● THE TASK
This exercise calls for duplicating every entry below exactly, without the images.

-- Opening Marker --

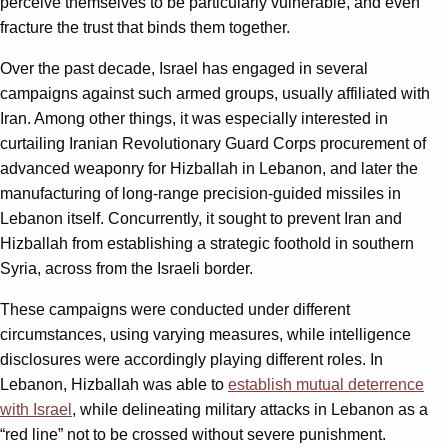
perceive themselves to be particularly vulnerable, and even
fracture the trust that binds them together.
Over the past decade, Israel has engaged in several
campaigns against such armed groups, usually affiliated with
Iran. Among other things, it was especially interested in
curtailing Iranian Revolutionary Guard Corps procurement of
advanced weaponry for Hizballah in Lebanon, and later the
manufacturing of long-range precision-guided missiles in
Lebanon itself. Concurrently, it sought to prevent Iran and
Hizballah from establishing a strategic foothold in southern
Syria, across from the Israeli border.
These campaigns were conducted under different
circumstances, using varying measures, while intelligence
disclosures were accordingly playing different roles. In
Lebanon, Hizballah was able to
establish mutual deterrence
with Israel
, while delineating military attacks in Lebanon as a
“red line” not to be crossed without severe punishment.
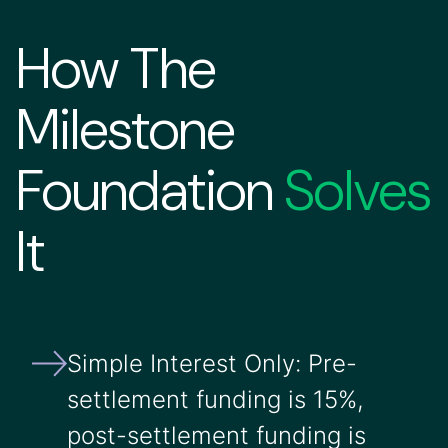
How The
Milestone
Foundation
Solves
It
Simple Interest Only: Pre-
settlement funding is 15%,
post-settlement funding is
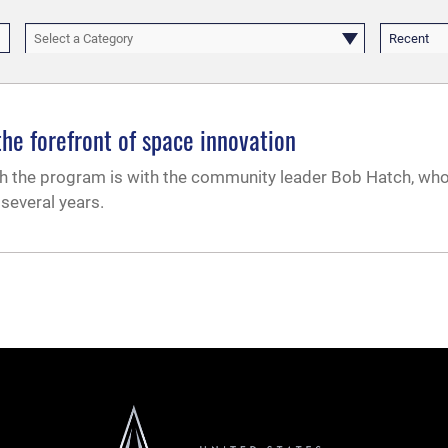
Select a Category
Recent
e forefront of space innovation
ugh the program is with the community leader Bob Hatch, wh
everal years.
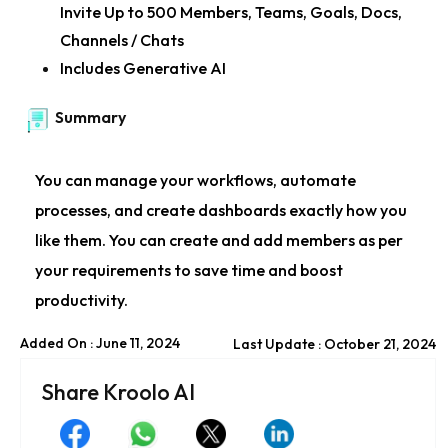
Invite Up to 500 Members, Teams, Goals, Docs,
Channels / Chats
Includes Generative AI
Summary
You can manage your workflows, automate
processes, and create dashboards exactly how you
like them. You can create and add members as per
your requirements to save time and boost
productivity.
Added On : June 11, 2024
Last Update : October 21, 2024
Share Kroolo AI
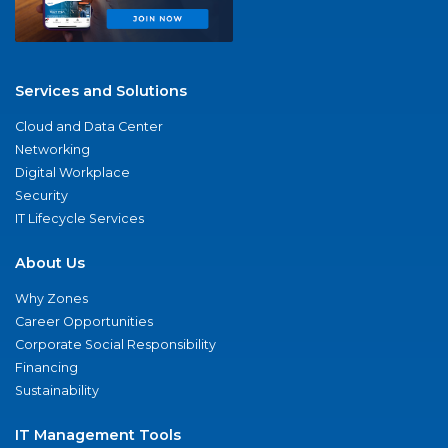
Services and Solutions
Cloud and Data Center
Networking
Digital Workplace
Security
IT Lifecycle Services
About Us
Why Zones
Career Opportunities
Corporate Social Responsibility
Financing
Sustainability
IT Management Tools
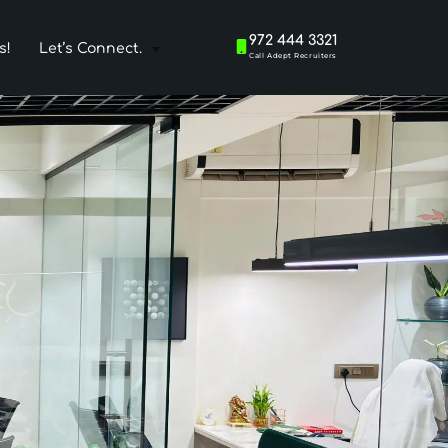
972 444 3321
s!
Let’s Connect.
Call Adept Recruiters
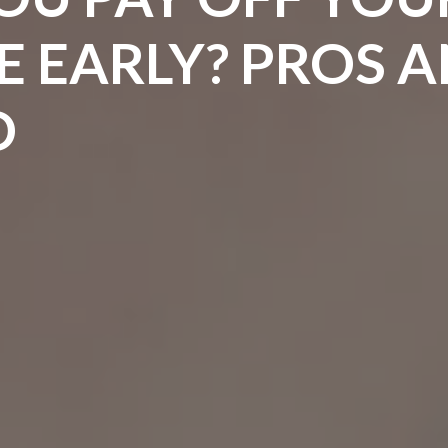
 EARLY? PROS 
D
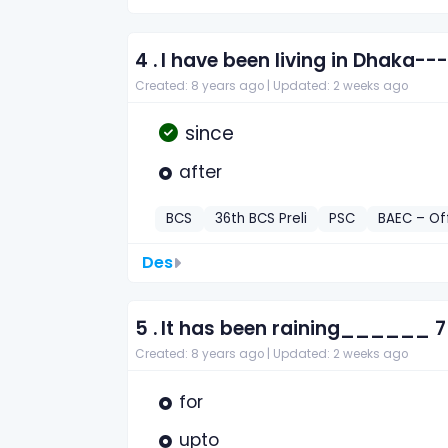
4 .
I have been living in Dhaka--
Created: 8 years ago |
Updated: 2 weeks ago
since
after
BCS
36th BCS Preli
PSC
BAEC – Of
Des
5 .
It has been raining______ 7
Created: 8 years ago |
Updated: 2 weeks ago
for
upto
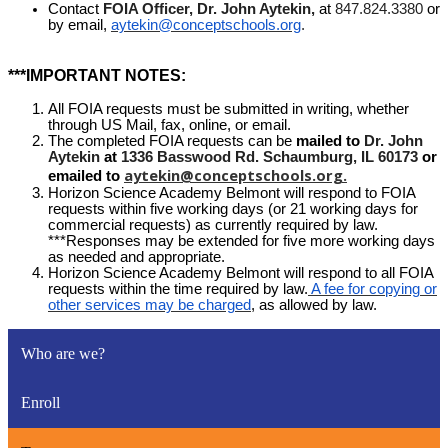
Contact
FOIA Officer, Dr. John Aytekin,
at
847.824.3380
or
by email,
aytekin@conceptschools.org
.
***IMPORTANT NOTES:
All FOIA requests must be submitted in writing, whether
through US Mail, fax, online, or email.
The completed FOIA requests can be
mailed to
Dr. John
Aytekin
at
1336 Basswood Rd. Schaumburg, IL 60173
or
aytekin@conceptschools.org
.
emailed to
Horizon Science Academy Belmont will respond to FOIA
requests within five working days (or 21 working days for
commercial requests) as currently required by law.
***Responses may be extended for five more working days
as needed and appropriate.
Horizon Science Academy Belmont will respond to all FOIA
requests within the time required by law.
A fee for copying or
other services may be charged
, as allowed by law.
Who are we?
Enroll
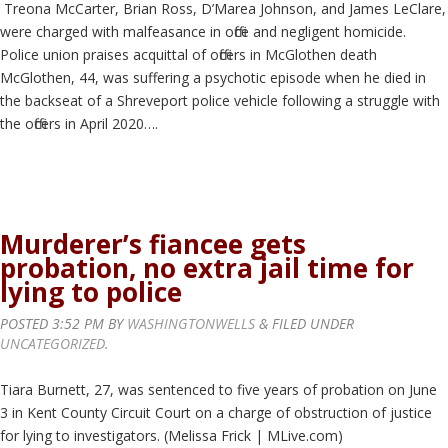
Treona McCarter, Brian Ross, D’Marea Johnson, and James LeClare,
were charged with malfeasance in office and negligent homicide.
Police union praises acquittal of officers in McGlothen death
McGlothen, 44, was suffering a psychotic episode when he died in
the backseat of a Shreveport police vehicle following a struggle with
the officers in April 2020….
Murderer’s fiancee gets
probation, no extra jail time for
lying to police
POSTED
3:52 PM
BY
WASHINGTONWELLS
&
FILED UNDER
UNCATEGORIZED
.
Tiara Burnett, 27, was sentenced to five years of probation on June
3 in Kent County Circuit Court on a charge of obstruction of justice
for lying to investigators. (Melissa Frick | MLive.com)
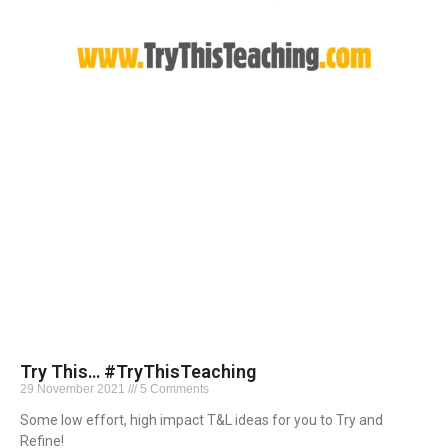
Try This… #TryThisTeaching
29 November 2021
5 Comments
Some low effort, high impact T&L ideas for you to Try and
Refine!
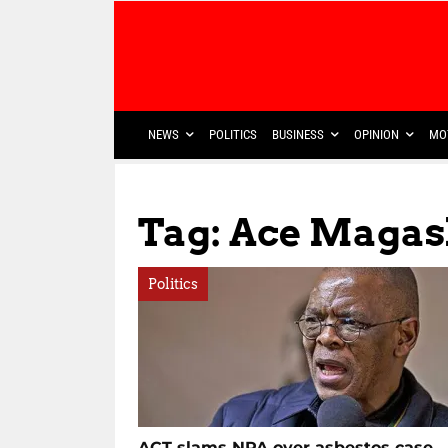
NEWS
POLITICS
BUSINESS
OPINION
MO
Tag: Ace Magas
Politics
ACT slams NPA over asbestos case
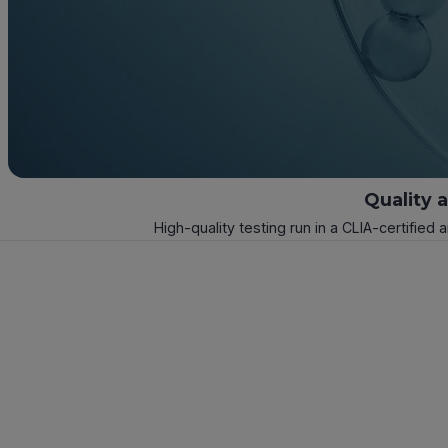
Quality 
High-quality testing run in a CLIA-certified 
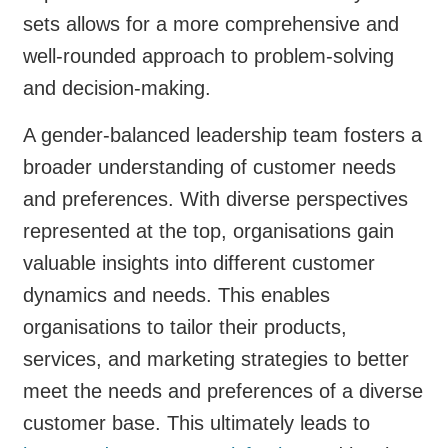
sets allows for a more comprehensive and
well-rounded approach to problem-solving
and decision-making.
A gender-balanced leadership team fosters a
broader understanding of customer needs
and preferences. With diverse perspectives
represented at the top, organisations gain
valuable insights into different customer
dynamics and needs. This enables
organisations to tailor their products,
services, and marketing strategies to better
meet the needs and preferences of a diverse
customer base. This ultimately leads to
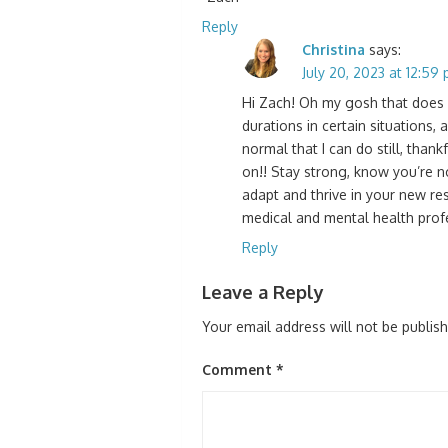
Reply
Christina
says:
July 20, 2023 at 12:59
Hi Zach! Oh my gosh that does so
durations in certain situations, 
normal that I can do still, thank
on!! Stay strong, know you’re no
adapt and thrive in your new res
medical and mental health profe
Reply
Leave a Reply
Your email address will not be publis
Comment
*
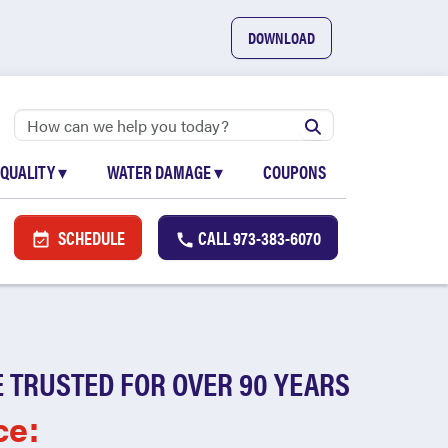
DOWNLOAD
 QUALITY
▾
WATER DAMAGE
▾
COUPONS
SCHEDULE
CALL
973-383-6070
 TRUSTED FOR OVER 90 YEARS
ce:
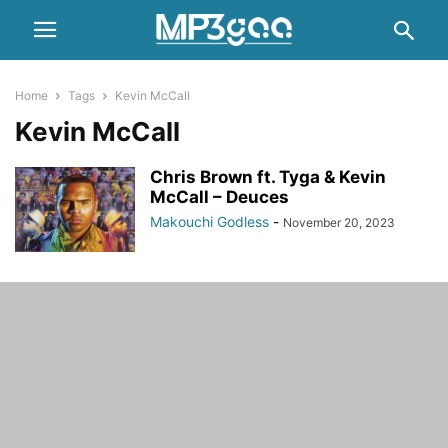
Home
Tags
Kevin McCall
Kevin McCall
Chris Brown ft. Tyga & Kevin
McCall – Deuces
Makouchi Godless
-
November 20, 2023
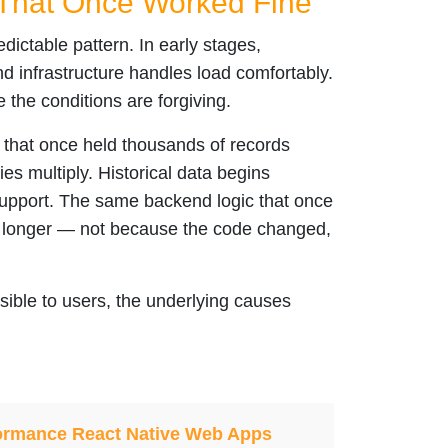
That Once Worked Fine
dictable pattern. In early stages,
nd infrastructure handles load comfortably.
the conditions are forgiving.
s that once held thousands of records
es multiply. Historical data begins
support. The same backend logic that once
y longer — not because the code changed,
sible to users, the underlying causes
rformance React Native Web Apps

-- Closing Marker --

● WRITTEN SOLUTION
perceive themselves to be particularly vulnerable, and even
fracture the trust that binds them together.
Over the past decade, Israel has engaged in several
campaigns against such armed groups, usually affiliated with
Iran. Among other things, it was especially interested in
curtailing Iranian Revolutionary Guard Corps procurement of
advanced weaponry for Hizballah in Lebanon, and later the
manufacturing of long-range precision-guided missiles in
Lebanon itself. Concurrently, it sought to prevent Iran and
Hizballah from establishing a strategic foothold in southern
Syria, across from the Israeli border.
These campaigns were conducted under different
circumstances, using varying measures, while intelligence
disclosures were accordingly playing different roles. In
Lebanon, Hizballah was able to
establish mutual deterrence
with Israel
, while delineating military attacks in Lebanon as a
“red line” not to be crossed without severe punishment.
How The
Milestone
Foundation
Solves
It
Simple Interest Only: Pre-
settlement funding is 15%,
post-settlement funding is
Select a Category
Recent
e forefront of space innovation
ugh the program is with the community leader Bob Hatch, wh
everal years.
Invite Up to 500 Members, Teams, Goals, Docs,
Channels / Chats
Includes Generative AI
Summary
You can manage your workflows, automate
processes, and create dashboards exactly how you
like them. You can create and add members as per
your requirements to save time and boost
productivity.
Added On : June 11, 2024
Last Update : October 21, 2024
Share Kroolo AI
Services and Solutions
Cloud and Data Center
Networking
Digital Workplace
Security
IT Lifecycle Services
About Us
Why Zones
Career Opportunities
Corporate Social Responsibility
Financing
Sustainability
IT Management Tools
972 444 3321
s!
Let’s Connect.
Call Adept Recruiters
 EARLY? PROS 
D
4 .
I have been living in Dhaka--
Created: 8 years ago |
Updated: 2 weeks ago
since
after
BCS
36th BCS Preli
PSC
BAEC – Of
Des
5 .
It has been raining______ 7
Created: 8 years ago |
Updated: 2 weeks ago
for
upto
Contact
FOIA Officer, Dr. John Aytekin,
at
847.824.3380
or
by email,
aytekin@conceptschools.org
.
***IMPORTANT NOTES:
All FOIA requests must be submitted in writing, whether
through US Mail, fax, online, or email.
The completed FOIA requests can be
mailed to
Dr. John
Aytekin
at
1336 Basswood Rd. Schaumburg, IL 60173
or
aytekin@conceptschools.org
.
emailed to
Horizon Science Academy Belmont will respond to FOIA
requests within five working days (or 21 working days for
commercial requests) as currently required by law.
***Responses may be extended for five more working days
as needed and appropriate.
Horizon Science Academy Belmont will respond to all FOIA
requests within the time required by law.
A fee for copying or
other services may be charged
, as allowed by law.
Who are we?
Enroll
Treona McCarter, Brian Ross, D’Marea Johnson, and James LeClare,
were charged with malfeasance in office and negligent homicide.
Police union praises acquittal of officers in McGlothen death
McGlothen, 44, was suffering a psychotic episode when he died in
the backseat of a Shreveport police vehicle following a struggle with
the officers in April 2020….
Murderer’s fiancee gets
probation, no extra jail time for
lying to police
POSTED
3:52 PM
BY
WASHINGTONWELLS
&
FILED UNDER
UNCATEGORIZED
.
Tiara Burnett, 27, was sentenced to five years of probation on June
3 in Kent County Circuit Court on a charge of obstruction of justice
for lying to investigators. (Melissa Frick | MLive.com)
Try This… #TryThisTeaching
29 November 2021
5 Comments
Some low effort, high impact T&L ideas for you to Try and
Refine!
NEWS
POLITICS
BUSINESS
OPINION
MO
Tag: Ace Magas
Politics
ACT slams NPA over asbestos case
Quality 
High-quality testing run in a CLIA-certified 
sets allows for a more comprehensive and
well-rounded approach to problem-solving
and decision-making.
A gender-balanced leadership team fosters a
broader understanding of customer needs
and preferences. With diverse perspectives
represented at the top, organisations gain
valuable insights into different customer
dynamics and needs. This enables
organisations to tailor their products,
services, and marketing strategies to better
meet the needs and preferences of a diverse
customer base. This ultimately leads to
Reply
Christina
says:
July 20, 2023 at 12:59
Hi Zach! Oh my gosh that does so
durations in certain situations, 
normal that I can do still, thank
on!! Stay strong, know you’re no
adapt and thrive in your new res
medical and mental health profe
Reply
Leave a Reply
Your email address will not be publis
Comment
*
DOWNLOAD
 QUALITY
▾
WATER DAMAGE
▾
COUPONS
SCHEDULE
CALL
973-383-6070
 TRUSTED FOR OVER 90 YEARS
ce:
Home
Tags
Kevin McCall
Kevin McCall
Chris Brown ft. Tyga & Kevin
McCall – Deuces
Makouchi Godless
-
November 20, 2023
That Once Worked Fine
dictable pattern. In early stages,
nd infrastructure handles load comfortably.
the conditions are forgiving.
s that once held thousands of records
es multiply. Historical data begins
support. The same backend logic that once
y longer — not because the code changed,
sible to users, the underlying causes
rformance React Native Web Apps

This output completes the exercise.